Introduction:
Sickle cell disease (SCD) is a group of inherited diseases characterised
by the presence of haemoglobin S (Hb S), either by homozygosity for the
sickle mutation (Hb SS) or by mixed heterozygosity with another
beta-globin variant (e.g. sickle beta thalassaemia, Hb SC disease). It
is one of the most common haemoglobinopathies, especially in Middle
Eastern countries. The hallmarks of SCD are recurrent vaso-occlusive
crises and haemolytic anaemia. Vaso-occlusive crises manifest as acute
pain crises, acute chest syndrome and priapism - they are mainly caused
by obstructions of the microcirculation and lead to tissue hypoxia and
severe pain.[1][2][3]
Priapism is defined as a persistent erection of the penis that is not
associated with sexual interest or desire. It can occur with low flow
(ischaemic, vaso-occlusive) or high flow (non-ischaemic).
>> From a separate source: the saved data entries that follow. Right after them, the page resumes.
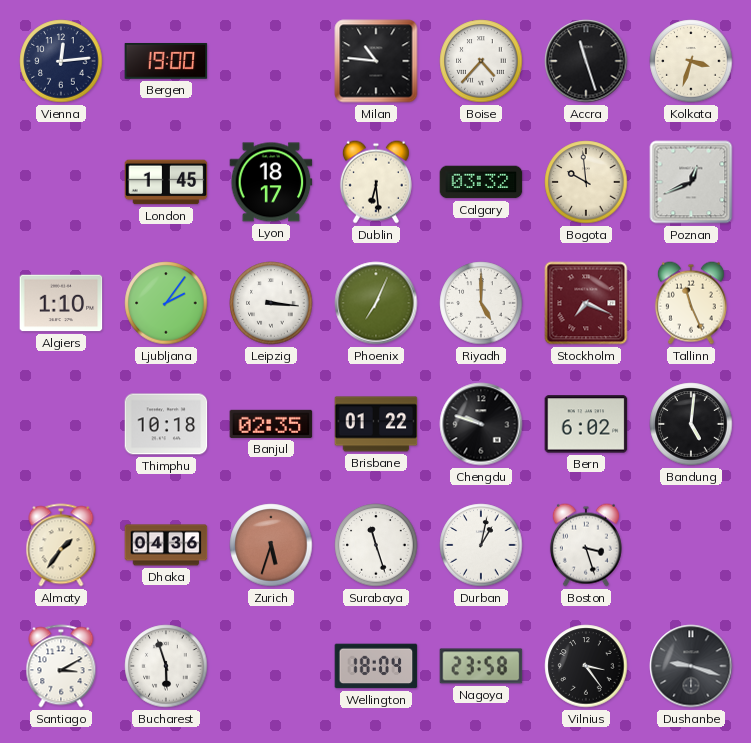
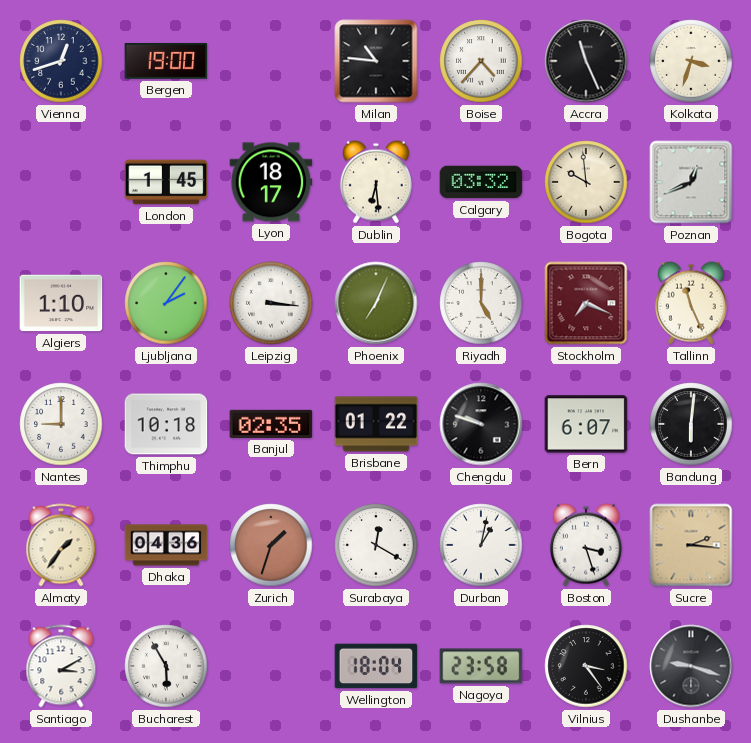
Vienna: 12:14 -> 12:42
Accra: 11:27 -> 11:26
Nantes: none -> 9:00
Bern: 6:02 -> 6:07
Bandung: 5:01 -> 6:01
Zurich: 5:33 -> 1:33
Surabaya: 11:27 -> 12:20
Sucre: none -> 2:16
Bucharest: 5:57 -> 5:55
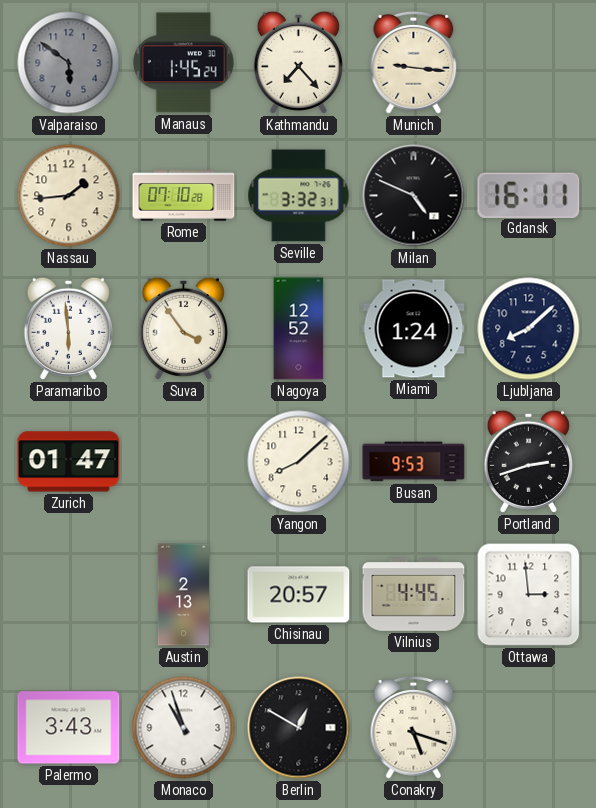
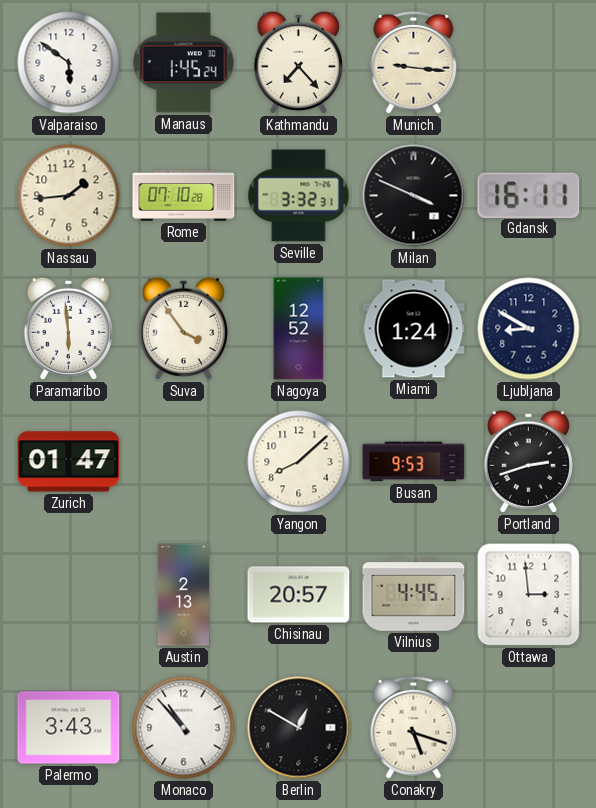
Valparaiso dial: grey -> white
Milan: 4:49 -> 3:49
Ljubljana: 8:08 -> 8:50
Monaco: 10:57 -> 10:53
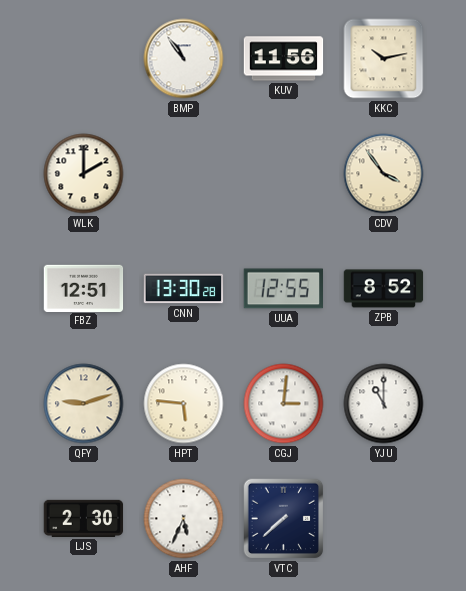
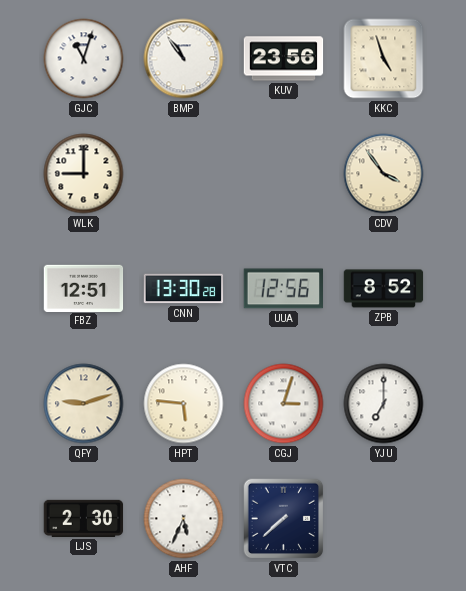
GJC: none -> 11:03
KUV: 11:56 -> 23:56
KKC: 10:13 -> 4:57
WLK: 2:00 -> 9:00
UUA: 12:55 -> 12:56
CGJ: 3:01 -> 3:03
YJU: 11:00 -> 7:00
In some
series, it is estimated that 35 to 45 per cent of men with sickle cell
disease (SCD) are affected by priapism. Ischaemic episodes lasting ≥4
hours (severe episodes) are of particular concern as they carry a high
risk of permanent tissue damage from penile compartment syndrome. There
is another vriant of ischaemic priapism, known as stuttering priapism,
which is characterised by brief, recurrent episodes of transient,
self-limited priapism.[4][5]
Recent therapeutic advances have seen the approval of crizanlizumab, a
monoclonal antibody targeting P-selectin, by the FDA in 2019 for
reducing the frequency of SCD-related vaso-occlusive crises.
Nonetheless, the efficacy of crizanlizumab in managing SCD-associated
priapism has yet to be thoroughly investigated, underscoring a vital
area for further clinical exploration [6].